Robust Object Tracking Based on Self-adaptive Search Area
This work addresses a specific bottleneck for object tracking systems, offering an incremental improvement to enhance robustness in challenging scenarios like fast motion and motion blur.
The paper tackles the problem of boundary effects in discriminative correlation filter (DCF) based trackers, which cause unstable performance during fast motion, by proposing a self-adaptive search area method that adjusts based on target motion prediction, resulting in improved performance on the OTB benchmark.

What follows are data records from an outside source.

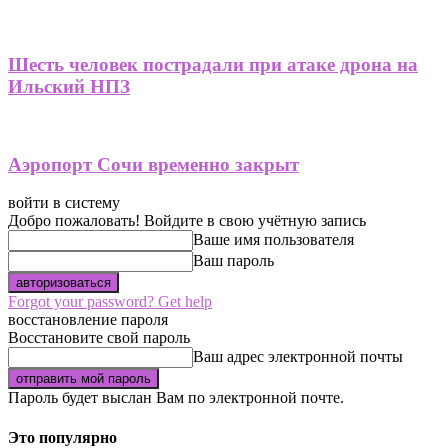
Шесть человек пострадали при атаке дрона на
Ильский НПЗ
Аэропорт Сочи временно закрыт
войти в систему
Добро пожаловать! Войдите в свою учётную запись
Ваше имя пользователя
Ваш пароль
Forgot your password? Get help
восстановление пароля
Восстановите свой пароль
Ваш адрес электронной почты
Пароль будет выслан Вам по электронной почте.
Это популярно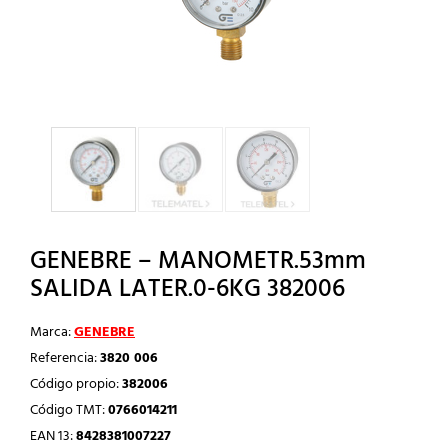
GENEBRE – MANOMETR.53mm
SALIDA LATER.0-6KG 382006
Marca:
GENEBRE
Referencia:
3820 006
Código propio:
382006
Código TMT:
0766014211
EAN 13:
8428381007227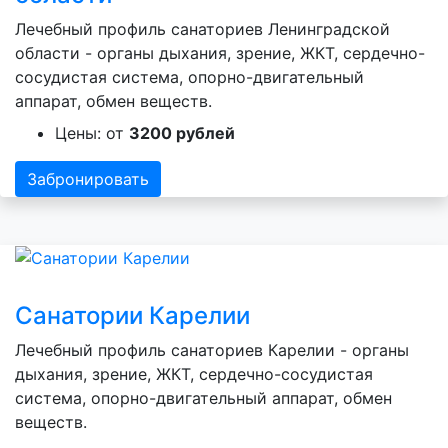
Лечебный профиль санаториев Ленинградской
области - органы дыхания, зрение, ЖКТ, сердечно-
сосудистая система, опорно-двигательный
аппарат, обмен веществ.
Цены: от
3200 рублей
Забронировать
Санатории Карелии
Лечебный профиль санаториев Карелии - органы
дыхания, зрение, ЖКТ, сердечно-сосудистая
система, опорно-двигательный аппарат, обмен
веществ.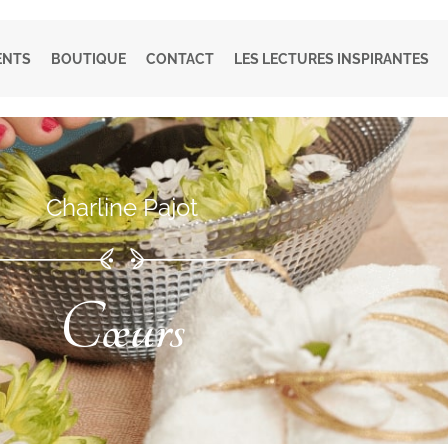
ENTS
BOUTIQUE
CONTACT
LES LECTURES INSPIRANTES
Charline Pajot
Cœurs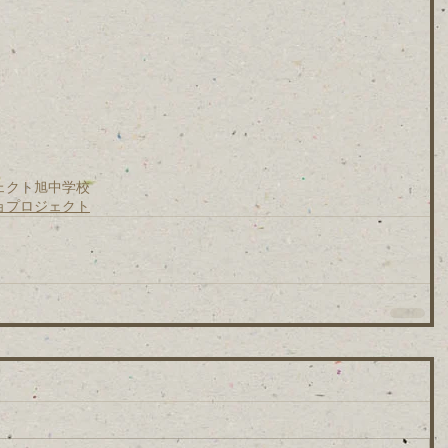
ェクト
旭中学校
ョプロジェクト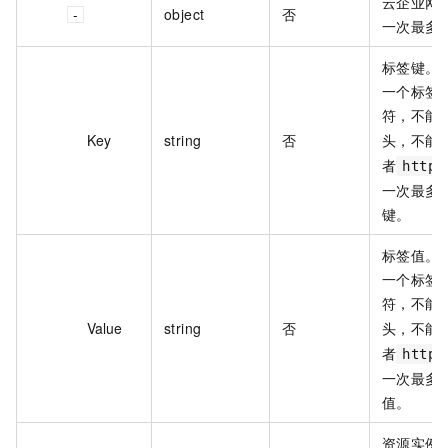
云企业网
object
否
一次最多支
标签键。
一个标签键
符，不能
Key
string
否
头，不能
者
https
一次最多支
键。
标签值。
一个标签值
符，不能
Value
string
否
头，不能
者
https
一次最多支
值。
资源实例所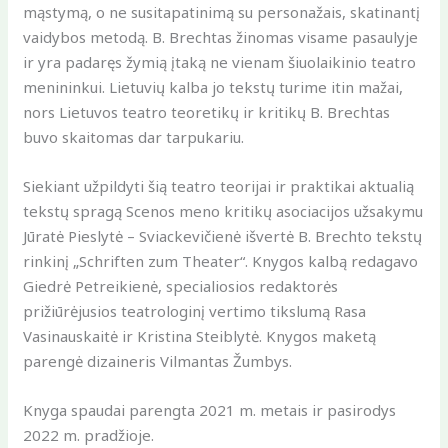
mąstymą, o ne susitapatinimą su personažais, skatinantį
vaidybos metodą. B. Brechtas žinomas visame pasaulyje
ir yra padaręs žymią įtaką ne vienam šiuolaikinio teatro
menininkui. Lietuvių kalba jo tekstų turime itin mažai,
nors Lietuvos teatro teoretikų ir kritikų B. Brechtas
buvo skaitomas dar tarpukariu.
Siekiant užpildyti šią teatro teorijai ir praktikai aktualią
tekstų spragą Scenos meno kritikų asociacijos užsakymu
Jūratė Pieslytė – Sviackevičienė išvertė B. Brechto tekstų
rinkinį „Schriften zum Theater“. Knygos kalbą redagavo
Giedrė Petreikienė, specialiosios redaktorės
prižiūrėjusios teatrologinį vertimo tikslumą Rasa
Vasinauskaitė ir Kristina Steiblytė. Knygos maketą
parengė dizaineris Vilmantas Žumbys.
Knyga spaudai parengta 2021 m. metais ir pasirodys
2022 m. pradžioje.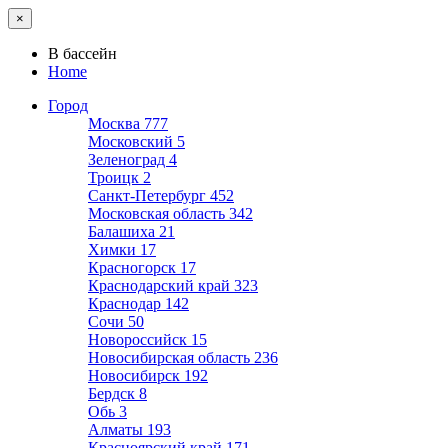
×
В бассейн
Home
Город
Москва
777
Московский
5
Зеленоград
4
Троицк
2
Санкт-Петербург
452
Московская область
342
Балашиха
21
Химки
17
Красногорск
17
Краснодарский край
323
Краснодар
142
Сочи
50
Новороссийск
15
Новосибирская область
236
Новосибирск
192
Бердск
8
Обь
3
Алматы
193
Красноярский край
171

Discriminative correlation filter (DCF) based trackers have recently achieved excellent performance with great computational efficiency. However, DCF based trackers suffer boundary effects, which result in unstable performance in challenging situations exhibiting fast motion. In this paper, we propose a novel method to mitigate this side-effect in DCF based trackers. We change the search area according to the prediction of target motion. When the object moves fast, broad search area could alleviate boundary effects and reserve the probability of locating the object. When the object moves slowly, narrow search area could prevent effect of useless background information and improve computational efficiency to attain real-time performance. This strategy can impressively soothe boundary effects in situations exhibiting fast motion and motion blur, and it can be used in almost all DCF based trackers. The experiments on OTB benchmark show that the proposed framework improves the performance compared with the baseline trackers.